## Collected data
....

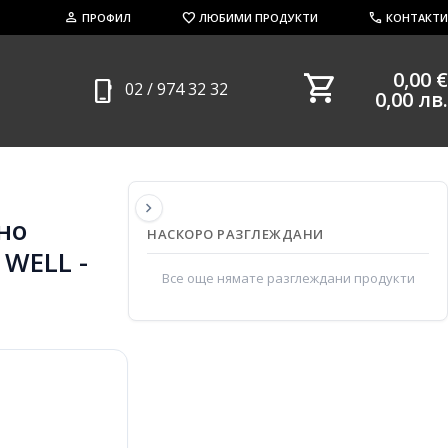
person
favorite
call
ПРОФИЛ
ЛЮБИМИ ПРОДУКТИ
КОНТАКТИ
shopping_cart
0,00 €
phone_iphone
02 / 974 32 32
0,00 лв.
chevron_right
но
НАСКОРО РАЗГЛЕЖДАНИ
WELL -
Все още нямате разглеждани продукти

....

## Required action
The reply must contain every entry above, exactly as written, and none of the pictures.

## Response below
person
favorite
call
ПРОФИЛ
ЛЮБИМИ ПРОДУКТИ
КОНТАКТИ
shopping_cart
0,00 €
phone_iphone
02 / 974 32 32
0,00 лв.
chevron_right
но
НАСКОРО РАЗГЛЕЖДАНИ
WELL -
Все още нямате разглеждани продукти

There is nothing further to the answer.